Stereo: (Yes indicates there is an adjacent picture of the same area)


Camera Tilt: 41
Camera Focal Length: 50mm
Camera: N3: Nikon D3
Film: 4256E : 4256 x 2832 pixel CMOS sensor, 36.0mm x 23.9mm, total pixels: 12.87 million, Nikon FX format.


Film Exposure:
Percentage of Cloud Cover: 10 (0-10)


GMT Date: 20130818 (YYYYMMDD) GMT Time: 232002 (HHMMSS)
Nadir Point Latitude: 43.8, Longitude: -111.4 (Negative numbers indicate south for latitude and west for longitude)

Nadir to Photo Center Direction: West
Sun Azimuth: 256 (Clockwise angle in degrees from north to the sun measured at the nadir point)
Spacecraft Altitude: 221 nautical miles (409 km)
Sun Elevation Angle: 32 (Angle in degrees between the horizon and the sun, measured at the nadir point)
Orbit Number:


Central Idaho Wildfires, August 2013

Note: This caption refers to the image versions labeled "NASA's Earth Observatory web site".

Taken with a short lens (50 mm), this west-looking image from the International Space Station covers much of forested central Idaho—the dark areas are all wooded mountains. The image highlights part of the largest single wilderness area in the contiguous United States (the Frank Church-River of No Return Wilderness). Within this mountainous region, several fires can be seen producing extensive smoke plumes. Some fires had been named by August 20, 2013, two days after the image was taken. The densest smoke on that day appears to be generated by a combination of the Little Queens and Leggit fires (image left, within the Salmon River Mountains).

The named fires were mostly set by lightning, and on August 20, 2013 totaled 53,000 acres of burned forest south of the Salmon River, and many more if the unnamed fires are included. The Gold Pan fire north of the Salmon River had burned 27,000 acres.
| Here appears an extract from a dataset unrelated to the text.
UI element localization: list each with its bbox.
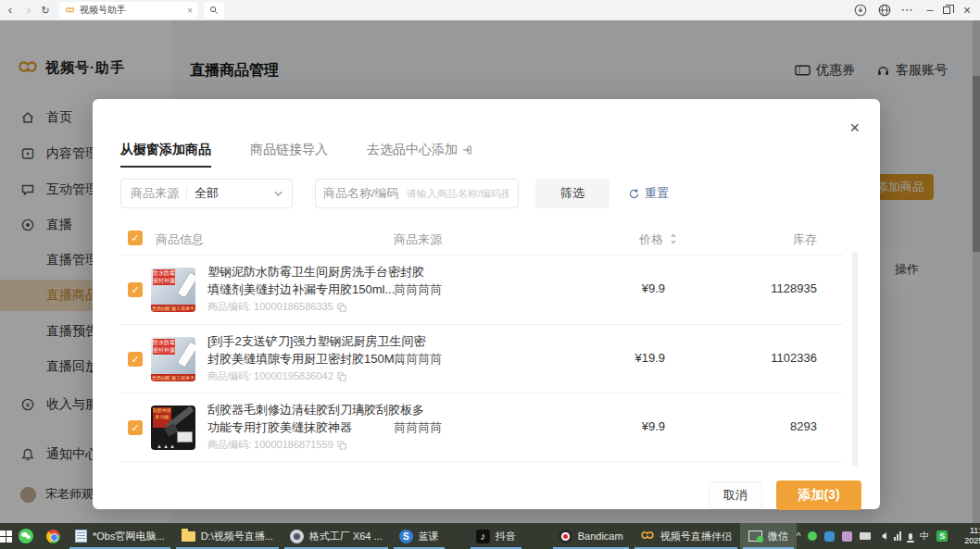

For a sense of scale in this oblique view, the Gold Pan fire lies about 125 miles north of the Little Queens fire.

This image shows the common pattern of westerly winds transporting smoke in an easterly direction, as seen during the wildfire season of one year ago. Ten days before this image was taken, fires in central Idaho near Boise were aggravated by southerly winds.

Some of the fires began to burn in July but were quelled and remain under observation for new flareups. Smoke from fires in the south partly obscures the black lava flows of the Craters of the Moon National Monument (image lower left). The Beaverhead Mts. mark the eastern boundary of Idaho with Montana.